▶ _Task prompt_: Report how many lines of the entries below contain the word "pour", and nothing more.

Page-level text extractions:
* * * * * * * * *

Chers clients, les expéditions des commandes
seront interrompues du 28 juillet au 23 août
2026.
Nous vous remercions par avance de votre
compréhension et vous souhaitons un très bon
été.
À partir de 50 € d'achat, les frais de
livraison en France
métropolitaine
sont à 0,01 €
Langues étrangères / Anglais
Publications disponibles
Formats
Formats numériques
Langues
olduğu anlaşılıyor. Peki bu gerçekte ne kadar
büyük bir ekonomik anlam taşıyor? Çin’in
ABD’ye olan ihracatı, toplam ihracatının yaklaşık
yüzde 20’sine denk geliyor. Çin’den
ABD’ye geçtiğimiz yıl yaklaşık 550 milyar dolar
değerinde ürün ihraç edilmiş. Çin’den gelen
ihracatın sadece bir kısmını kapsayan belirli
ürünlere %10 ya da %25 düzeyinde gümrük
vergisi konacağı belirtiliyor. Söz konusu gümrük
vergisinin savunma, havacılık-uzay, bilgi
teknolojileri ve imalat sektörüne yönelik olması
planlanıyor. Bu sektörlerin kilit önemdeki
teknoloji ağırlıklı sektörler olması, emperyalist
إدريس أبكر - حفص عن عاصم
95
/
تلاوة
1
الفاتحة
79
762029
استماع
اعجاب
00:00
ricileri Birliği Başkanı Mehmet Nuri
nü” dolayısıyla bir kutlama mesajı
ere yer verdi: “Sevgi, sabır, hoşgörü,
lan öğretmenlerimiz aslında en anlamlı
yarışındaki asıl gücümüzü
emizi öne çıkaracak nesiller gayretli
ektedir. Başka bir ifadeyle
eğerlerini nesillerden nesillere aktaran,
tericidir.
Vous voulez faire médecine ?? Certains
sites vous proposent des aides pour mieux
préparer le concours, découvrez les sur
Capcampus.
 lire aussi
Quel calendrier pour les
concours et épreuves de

* * * * * * * * *

▶ _Solved problem_: 2